§ EXERCISE PROMPT: All pictures are to be dropped, and the remaining data set down exactly.

§ EXTRACTED MATERIAL:
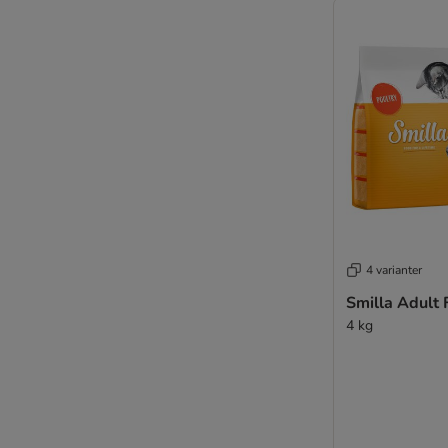
4 varianter
Smilla Adult 
4 kg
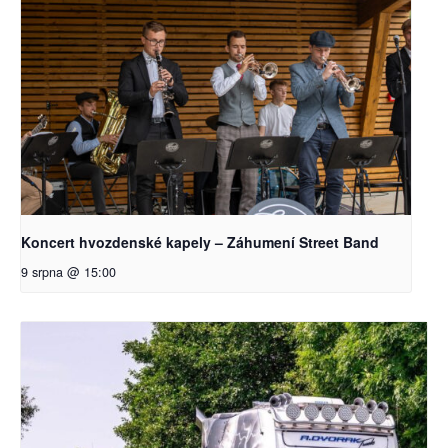
Koncert hvozdenské kapely – Záhumení Street Band
9 srpna @ 15:00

§ RESULT OF THIS TASK:
4 varianter
Smilla Adult 
4 kg
Koncert hvozdenské kapely – Záhumení Street Band
9 srpna @ 15:00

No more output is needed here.